> **What you have to do**
Return all lines from the listing below in which "kapitalituru" appears.

> **Data for this task**
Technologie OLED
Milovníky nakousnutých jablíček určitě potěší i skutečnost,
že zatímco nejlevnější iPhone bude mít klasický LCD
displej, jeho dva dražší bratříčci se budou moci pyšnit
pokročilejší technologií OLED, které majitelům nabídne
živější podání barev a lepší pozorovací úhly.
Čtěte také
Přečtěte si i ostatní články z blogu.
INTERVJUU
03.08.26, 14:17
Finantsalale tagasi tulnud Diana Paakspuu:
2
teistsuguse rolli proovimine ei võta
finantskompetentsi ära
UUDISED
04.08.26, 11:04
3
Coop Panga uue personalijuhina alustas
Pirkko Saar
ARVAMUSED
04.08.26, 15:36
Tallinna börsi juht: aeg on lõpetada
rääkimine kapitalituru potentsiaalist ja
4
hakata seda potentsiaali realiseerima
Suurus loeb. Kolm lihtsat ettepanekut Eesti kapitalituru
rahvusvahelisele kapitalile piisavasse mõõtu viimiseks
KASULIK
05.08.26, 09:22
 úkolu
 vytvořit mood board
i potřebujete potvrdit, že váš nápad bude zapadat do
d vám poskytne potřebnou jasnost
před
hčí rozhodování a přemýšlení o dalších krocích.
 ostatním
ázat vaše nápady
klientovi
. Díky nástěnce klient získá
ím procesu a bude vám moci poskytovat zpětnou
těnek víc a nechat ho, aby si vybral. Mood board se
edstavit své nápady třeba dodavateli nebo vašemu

> **Task result**
rääkimine kapitalituru potentsiaalist ja
Suurus loeb. Kolm lihtsat ettepanekut Eesti kapitalituru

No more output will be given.